Ook het betrekken van bewoners bij vergroting van boomspiegels wordt genoemd als manier om zowel de groeikansen van bomen te verbeteren als de betrokkenheid van inwoners te vergroten.
Biodiversiteit en klimaatadaptatie
Naast de fysieke groeiplaats spelen ook soortkeuzes een rol, zegt Van der Horst. Ook Verhagen ziet dat gemeenten kijken naar bomen die beter bestand zijn tegen een warmer en droger klimaat.
‘Ons vakgebied zit in spagaat: we willen inheemse soorten inpassen voor de biodiversiteit, maar die kunnen in de regel minder goed tegen veranderend klimaat. Wil je een goed bomenbestand in de stad, dan zoek je steeds vaker naar soorten die zuidelijker te vinden zijn.’
Dat betekent niet dat er bij nieuwe bomen een keuze gemaakt moet worden tussen inheems en uitheems, en dus tussen biodiversiteit en klimaatadaptatie, legt hij uit. ‘Nieuwe, meer toekomstbestendige boomsoorten toevoegen, gaat niet ten koste van biodiversiteit, mits je zorgt voor variatie in soorten.’
De gemeente wil die diversiteit waarborgen. Tijdens een recent overleg in de raadscommissie Mobiliteit, Openbare Ruimte en Water stelden raadsleden expliciet vragen over richtlijnen voor soortenspreiding.
Ze willen voorkomen dat Amsterdam te afhankelijk wordt van dominante soorten en risico loopt op grootschalige uitval bij bijvoorbeeld eiken of essen.
‘Bomen zijn framework’
Volgens Verhagen kan een klimaatrobuust en divers bomenbestand alleen ontstaan met structurele investeringen. ‘Bomen vormen het fundament voor een gezonde, klimaatbestendige en biodiverse stad. Daarin moet dus heel bewust geïnvesteerd worden, anders blijft de groei achter.’

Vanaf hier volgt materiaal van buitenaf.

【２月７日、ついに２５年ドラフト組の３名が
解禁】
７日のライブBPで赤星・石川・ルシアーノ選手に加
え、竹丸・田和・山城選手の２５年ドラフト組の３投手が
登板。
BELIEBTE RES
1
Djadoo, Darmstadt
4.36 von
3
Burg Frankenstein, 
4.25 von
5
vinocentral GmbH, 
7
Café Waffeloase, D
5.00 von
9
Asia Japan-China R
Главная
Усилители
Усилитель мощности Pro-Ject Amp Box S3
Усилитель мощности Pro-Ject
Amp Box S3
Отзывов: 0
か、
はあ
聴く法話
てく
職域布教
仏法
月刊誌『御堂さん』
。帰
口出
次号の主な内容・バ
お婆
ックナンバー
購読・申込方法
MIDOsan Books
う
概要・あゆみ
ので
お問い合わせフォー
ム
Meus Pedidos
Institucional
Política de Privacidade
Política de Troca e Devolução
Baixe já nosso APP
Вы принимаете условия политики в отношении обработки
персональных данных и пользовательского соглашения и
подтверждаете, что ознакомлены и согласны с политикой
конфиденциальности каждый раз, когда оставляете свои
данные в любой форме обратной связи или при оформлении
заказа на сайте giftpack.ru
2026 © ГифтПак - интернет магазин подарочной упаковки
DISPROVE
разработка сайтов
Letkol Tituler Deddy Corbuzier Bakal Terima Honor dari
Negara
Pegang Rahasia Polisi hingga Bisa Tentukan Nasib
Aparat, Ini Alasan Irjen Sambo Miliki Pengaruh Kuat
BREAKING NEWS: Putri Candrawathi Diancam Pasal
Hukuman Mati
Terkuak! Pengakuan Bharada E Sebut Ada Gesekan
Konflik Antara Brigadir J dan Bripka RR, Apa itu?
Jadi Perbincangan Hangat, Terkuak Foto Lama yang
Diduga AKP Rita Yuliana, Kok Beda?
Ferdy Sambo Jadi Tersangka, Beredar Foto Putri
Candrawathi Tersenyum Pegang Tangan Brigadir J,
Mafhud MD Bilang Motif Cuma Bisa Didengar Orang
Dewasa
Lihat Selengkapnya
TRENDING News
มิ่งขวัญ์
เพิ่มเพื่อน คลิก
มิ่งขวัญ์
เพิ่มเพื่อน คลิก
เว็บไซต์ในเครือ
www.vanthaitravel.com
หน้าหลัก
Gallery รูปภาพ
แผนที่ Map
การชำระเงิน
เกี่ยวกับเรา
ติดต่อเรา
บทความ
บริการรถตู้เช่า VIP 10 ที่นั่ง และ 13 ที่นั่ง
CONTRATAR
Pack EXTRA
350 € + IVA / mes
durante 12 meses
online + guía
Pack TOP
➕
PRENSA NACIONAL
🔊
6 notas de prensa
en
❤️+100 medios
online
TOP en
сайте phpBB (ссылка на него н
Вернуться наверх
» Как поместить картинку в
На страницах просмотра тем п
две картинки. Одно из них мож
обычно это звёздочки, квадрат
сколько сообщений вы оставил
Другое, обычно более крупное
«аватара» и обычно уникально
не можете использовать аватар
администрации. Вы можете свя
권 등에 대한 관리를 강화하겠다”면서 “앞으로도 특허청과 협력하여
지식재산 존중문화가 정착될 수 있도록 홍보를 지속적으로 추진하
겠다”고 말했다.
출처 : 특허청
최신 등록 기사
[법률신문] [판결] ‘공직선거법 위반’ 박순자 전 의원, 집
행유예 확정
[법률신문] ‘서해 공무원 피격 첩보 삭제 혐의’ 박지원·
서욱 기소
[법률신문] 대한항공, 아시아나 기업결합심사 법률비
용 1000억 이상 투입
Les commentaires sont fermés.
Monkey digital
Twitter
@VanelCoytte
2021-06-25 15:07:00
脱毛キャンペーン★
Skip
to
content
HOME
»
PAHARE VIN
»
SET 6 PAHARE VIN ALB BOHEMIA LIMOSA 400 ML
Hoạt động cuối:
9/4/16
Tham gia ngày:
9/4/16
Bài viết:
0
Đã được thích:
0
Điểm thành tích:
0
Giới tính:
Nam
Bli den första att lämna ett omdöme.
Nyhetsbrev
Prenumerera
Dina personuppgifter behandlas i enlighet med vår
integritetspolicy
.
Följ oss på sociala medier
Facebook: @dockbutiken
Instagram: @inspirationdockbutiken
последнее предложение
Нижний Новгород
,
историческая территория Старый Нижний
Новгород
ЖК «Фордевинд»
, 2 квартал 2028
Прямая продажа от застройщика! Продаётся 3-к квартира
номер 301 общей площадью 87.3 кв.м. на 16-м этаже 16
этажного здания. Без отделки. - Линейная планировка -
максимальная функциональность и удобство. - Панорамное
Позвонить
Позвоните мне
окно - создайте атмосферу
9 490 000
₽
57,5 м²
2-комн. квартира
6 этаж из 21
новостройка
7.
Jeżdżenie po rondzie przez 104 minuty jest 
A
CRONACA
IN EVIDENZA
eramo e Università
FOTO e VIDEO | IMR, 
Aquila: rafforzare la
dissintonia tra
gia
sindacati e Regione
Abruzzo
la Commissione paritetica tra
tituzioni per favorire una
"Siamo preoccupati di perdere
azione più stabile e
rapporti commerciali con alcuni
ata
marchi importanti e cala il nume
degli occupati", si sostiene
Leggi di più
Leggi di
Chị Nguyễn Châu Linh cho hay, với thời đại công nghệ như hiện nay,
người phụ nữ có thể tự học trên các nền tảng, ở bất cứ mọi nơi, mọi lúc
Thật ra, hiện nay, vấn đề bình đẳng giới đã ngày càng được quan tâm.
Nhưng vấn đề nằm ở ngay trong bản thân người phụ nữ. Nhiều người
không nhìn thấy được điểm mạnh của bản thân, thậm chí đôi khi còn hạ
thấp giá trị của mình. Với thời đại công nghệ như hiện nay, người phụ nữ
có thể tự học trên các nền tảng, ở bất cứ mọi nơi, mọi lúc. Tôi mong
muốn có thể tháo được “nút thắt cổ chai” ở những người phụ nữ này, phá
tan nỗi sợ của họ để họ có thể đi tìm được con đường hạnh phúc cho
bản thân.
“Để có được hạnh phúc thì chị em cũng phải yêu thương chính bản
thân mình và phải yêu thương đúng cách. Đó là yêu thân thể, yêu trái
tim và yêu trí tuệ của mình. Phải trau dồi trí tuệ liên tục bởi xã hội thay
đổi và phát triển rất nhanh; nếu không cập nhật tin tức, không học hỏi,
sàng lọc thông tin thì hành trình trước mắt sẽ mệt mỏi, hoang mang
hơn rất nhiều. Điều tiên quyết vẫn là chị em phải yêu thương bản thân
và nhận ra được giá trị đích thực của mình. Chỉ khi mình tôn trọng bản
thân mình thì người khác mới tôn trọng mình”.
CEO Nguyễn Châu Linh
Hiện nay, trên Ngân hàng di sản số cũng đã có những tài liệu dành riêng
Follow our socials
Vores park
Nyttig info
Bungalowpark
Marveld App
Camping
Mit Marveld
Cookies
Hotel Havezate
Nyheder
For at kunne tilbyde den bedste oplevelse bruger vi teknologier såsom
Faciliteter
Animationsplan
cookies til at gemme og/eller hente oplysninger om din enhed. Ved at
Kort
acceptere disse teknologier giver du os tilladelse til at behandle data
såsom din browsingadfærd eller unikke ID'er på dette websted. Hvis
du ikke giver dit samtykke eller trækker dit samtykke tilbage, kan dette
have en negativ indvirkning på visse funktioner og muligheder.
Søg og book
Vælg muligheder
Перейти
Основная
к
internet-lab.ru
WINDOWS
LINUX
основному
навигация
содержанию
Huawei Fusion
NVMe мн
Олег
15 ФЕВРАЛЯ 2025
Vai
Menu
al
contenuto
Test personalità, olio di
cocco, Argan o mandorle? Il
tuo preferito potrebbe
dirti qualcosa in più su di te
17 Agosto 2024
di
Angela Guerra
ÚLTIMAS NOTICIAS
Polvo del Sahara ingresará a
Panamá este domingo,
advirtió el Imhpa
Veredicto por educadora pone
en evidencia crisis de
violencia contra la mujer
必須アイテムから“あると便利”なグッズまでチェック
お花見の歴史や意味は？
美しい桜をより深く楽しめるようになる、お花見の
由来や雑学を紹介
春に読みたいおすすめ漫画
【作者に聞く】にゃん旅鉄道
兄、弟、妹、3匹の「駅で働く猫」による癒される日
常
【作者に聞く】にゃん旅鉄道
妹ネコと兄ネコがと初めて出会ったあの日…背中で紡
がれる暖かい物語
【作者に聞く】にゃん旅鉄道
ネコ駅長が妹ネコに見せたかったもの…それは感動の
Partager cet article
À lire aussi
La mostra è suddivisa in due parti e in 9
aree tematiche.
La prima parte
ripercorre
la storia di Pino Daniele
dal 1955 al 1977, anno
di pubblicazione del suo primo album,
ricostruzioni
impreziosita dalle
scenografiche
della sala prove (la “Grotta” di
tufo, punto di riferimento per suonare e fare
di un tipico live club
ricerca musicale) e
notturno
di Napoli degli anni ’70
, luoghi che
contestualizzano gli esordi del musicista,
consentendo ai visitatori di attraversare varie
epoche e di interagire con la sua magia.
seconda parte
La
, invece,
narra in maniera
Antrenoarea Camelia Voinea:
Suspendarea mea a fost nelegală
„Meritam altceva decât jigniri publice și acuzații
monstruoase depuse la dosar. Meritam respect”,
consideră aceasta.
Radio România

Een gemiddelde boom leeft 35 jaar, ongeveer de leeftijd waarop een boom CO2-neutraal wordt. In potentie kan een boom honderden jaren oud worden.
Op EU- en nationaal niveau worden verschillende doelstellingen genoemd op het gebied van bomen. Zo moet de stedelijke boomkroonbedekking minimaal 10 procent bedragen en mag de huidige boomkroonbedekking niet afnemen, maar moet toenemen.
Verhagen volgt met de BomenMonitor al sinds 2015 alle ruim honderd miljoen bomen in Nederland en weet precies waar ze staan, hoe groot ze zijn en welke baten ze leveren. ‘We zien dat sommige buurten in Nederland groener en groener worden, maar we zien ook buurten waar de bomen het steeds zwaarder krijgen en waar de boomkroonbedekking steeds veder afneemt.’
Wethouder Van der Horst ziet verbetering van groeiplaatsen als sleutel om aan die doelstelling te voldoen. Na de zomer buigt de Amsterdamse gemeenteraad zich over het bomenbestand.